I was tired, the adrenaline from hours of navigating was vaporizing, and I could feel exhaustion setting in. Really, I thought we had steamed through pea soup fog all night and navigated right up to this gong buoy, and now we cannot hear it! Then I briefly became uneasy. Maybe we were not at the gong buoy Maybe the Loran C is all jacked up or I have failed in my navigation and we are not where I think we are. Maybe we are about to go aground on a granite ledge! No, all is good I said to myself, we just need to make awake so the gong will sound.

As I was about to engage the Nordhaven’s engine and make a few donut loops in hope of motivating the gong buoy to sound Wayne and I heard an outboard engine.

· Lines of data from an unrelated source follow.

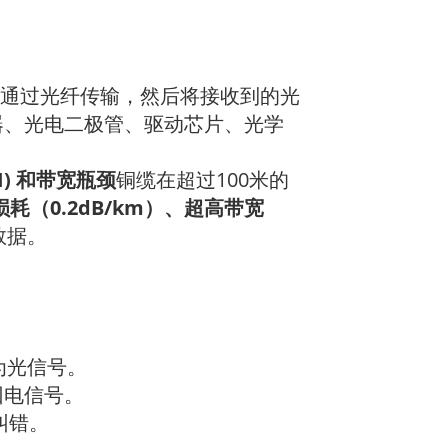
通过光纤传输，然后将接收到的光
器、光电二极管、驱动芯片、光学
I) 和带宽瓶颈
铜缆在超过100米的
损耗（0.2dB/km）、超高带宽
数据。
换为光信号。
回电信号。
纠错。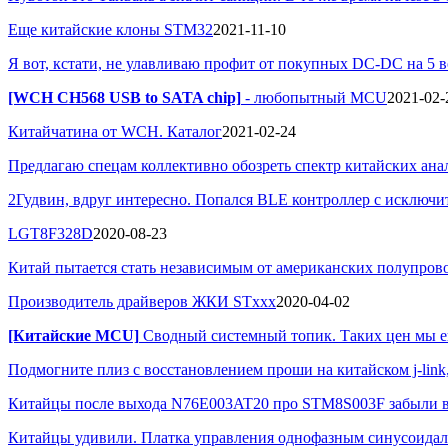
Еще китайские клоны STM32
2021-11-10
Я вот, кстати, не улавливаю профит от покупных DC-DC на 5 во
[WCH CH568 USB to SATA chip]
- любопытный MCU
2021-02-
Китайчатина от WCH. Каталог
2021-02-24
Предлагаю спецам коллективно обозреть спектр китайских ана
2Гудвин, вдруг интересно. Попался BLE контроллер с исключит
LGT8F328D
2020-08-23
Китай пытается стать независимым от американских полупров
Производитель драйверов ЖКИ STxxx
2020-04-02
[Китайские MCU]
Сводный системный топик. Таких цен мы ещ
Подмогните плиз с восстановлением проши на китайском j-link
Китайцы после выхода N76E003AT20 про STM8S003F забыли в 
Китайцы удивили. Платка управления однофазным синусоидаль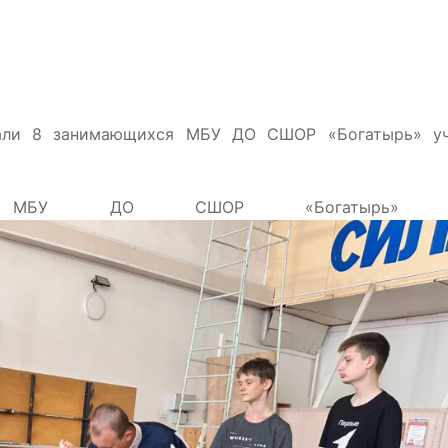
зали 8 занимающихся МБУ ДО СШОР «Богатырь» уч
рация МБУ ДО СШОР «Богатырь» 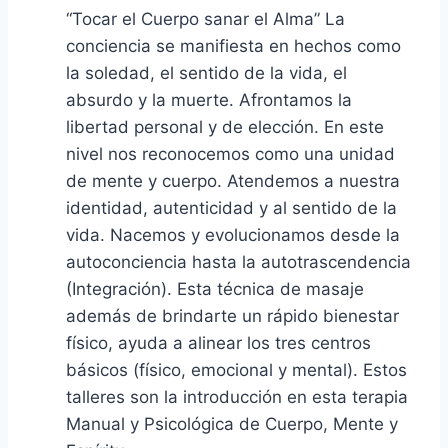
“Tocar el Cuerpo sanar el Alma” La
conciencia se manifiesta en hechos como
la soledad, el sentido de la vida, el
absurdo y la muerte. Afrontamos la
libertad personal y de elección. En este
nivel nos reconocemos como una unidad
de mente y cuerpo. Atendemos a nuestra
identidad, autenticidad y al sentido de la
vida. Nacemos y evolucionamos desde la
autoconciencia hasta la autotrascendencia
(Integración). Esta técnica de masaje
además de brindarte un rápido bienestar
físico, ayuda a alinear los tres centros
básicos (físico, emocional y mental). Estos
talleres son la introducción en esta terapia
Manual y Psicológica de Cuerpo, Mente y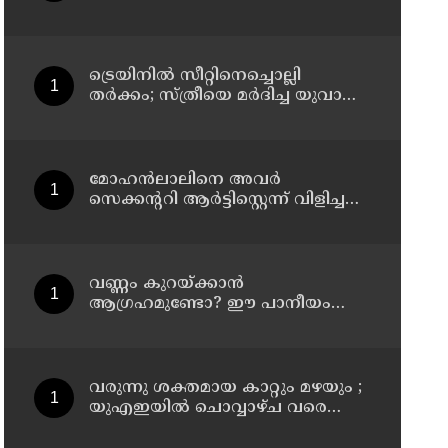
വെല്ലുവിളിയിൽ പി ജയരാജനെ
വിമർശിച്ച് മനുതോമസ്
ട്രെയിനിൽ സീറ്റിനെച്ചൊല്ലി
തർക്കം; സ്ത്രീയെ മർദിച്ച യുവാവ്
അറസ്റ്റിൽ
മോഹന്‍ലാലിനെ അവര്‍
സെക്കന്ററി ആര്‍ട്ടിസ്റ്റെന്ന് വിളിച്ചത്
എനിക്ക് ഇഷ്ടമായില്ല, ഞാന്‍ ആ
പ്രൊജക്ടില്‍ നിന്ന് പിന്മാറി;
വെളിപ്പെടുത്തി ജൂഡ് ആന്റണി
ജോസഫ്
വണ്ണം കുറയ്ക്കാൻ
ആഗ്രഹമുണ്ടോ? ഈ പാനീയം
ഡയറ്റിൽ ഉൾപ്പെടുത്താം
വരുന്നു ശക്തമായ കാറ്റും മഴയും ;
യുഎഇയില്‍ ചൊവ്വാഴ്ച വരെ
അസ്ഥിര കാലാവസ്ഥ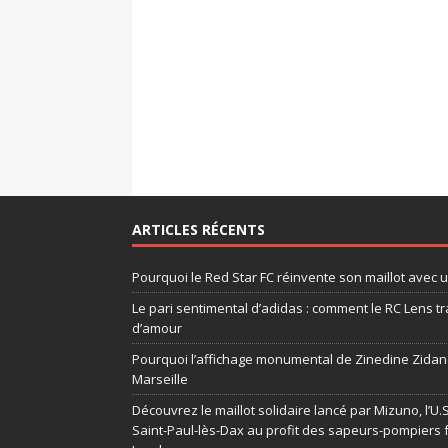
ARTICLES RÉCENTS
Pourquoi le Red Star FC réinvente son maillot avec 
Le pari sentimental d’adidas : comment le RC Lens tr
d’amour
Pourquoi l’affichage monumental de Zinedine Zidane
Marseille
Découvrez le maillot solidaire lancé par Mizuno, l’U
Saint-Paul-lès-Dax au profit des sapeurs-pompiers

The sound of the outboard was getting closer. And then a faint light, and then Stephanie, a rigger from Bass Harbor Marine, comes out of the fog and alongside in an inflatable. “I heard your security calls on Channel 16 and came out to meet you.” She said.

Wayne and I grinned at each other. “Thank you, wicked good!!” we said together. We followed Stephanie into Bass Harbor, and up the harbor to the docks in Bernard. We were home.